### WHAT IS BEING ASKED
Which of the lines in the records below hold the string "obetiam"? Copy every one of them.

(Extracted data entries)
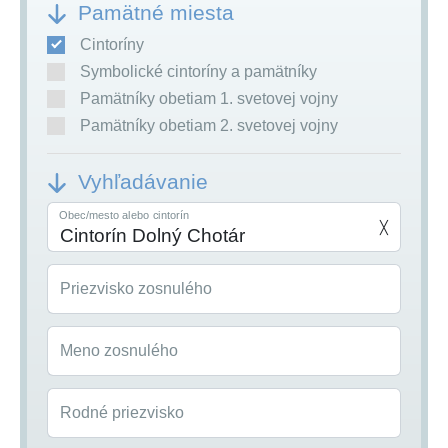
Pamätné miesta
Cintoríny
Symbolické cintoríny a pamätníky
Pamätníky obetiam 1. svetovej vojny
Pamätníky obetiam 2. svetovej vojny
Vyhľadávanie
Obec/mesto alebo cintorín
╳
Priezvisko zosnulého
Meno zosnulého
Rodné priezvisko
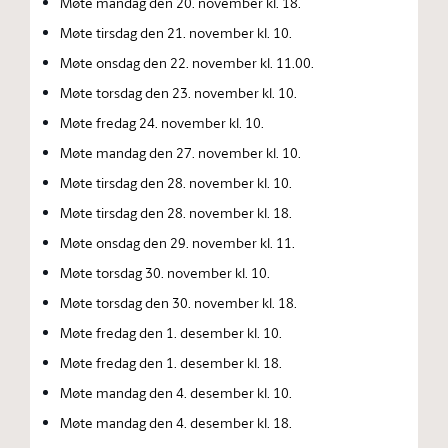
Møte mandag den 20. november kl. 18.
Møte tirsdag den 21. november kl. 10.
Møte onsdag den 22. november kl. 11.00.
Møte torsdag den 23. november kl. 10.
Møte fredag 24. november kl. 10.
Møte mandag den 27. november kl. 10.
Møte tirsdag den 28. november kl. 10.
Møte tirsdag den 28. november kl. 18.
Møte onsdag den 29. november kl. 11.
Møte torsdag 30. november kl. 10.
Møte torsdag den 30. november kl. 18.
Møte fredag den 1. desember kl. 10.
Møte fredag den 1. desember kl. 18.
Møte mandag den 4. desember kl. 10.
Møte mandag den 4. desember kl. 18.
...
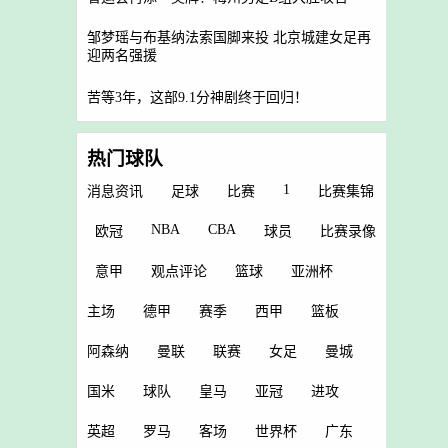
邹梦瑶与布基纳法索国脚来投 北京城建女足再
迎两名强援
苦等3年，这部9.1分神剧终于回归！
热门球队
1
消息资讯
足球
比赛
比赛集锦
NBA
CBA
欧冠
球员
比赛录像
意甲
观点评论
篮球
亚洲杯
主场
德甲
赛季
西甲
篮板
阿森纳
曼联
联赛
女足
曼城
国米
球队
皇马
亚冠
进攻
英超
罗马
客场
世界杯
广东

### RESPONSE
Pamätníky obetiam 1. svetovej vojny
Pamätníky obetiam 2. svetovej vojny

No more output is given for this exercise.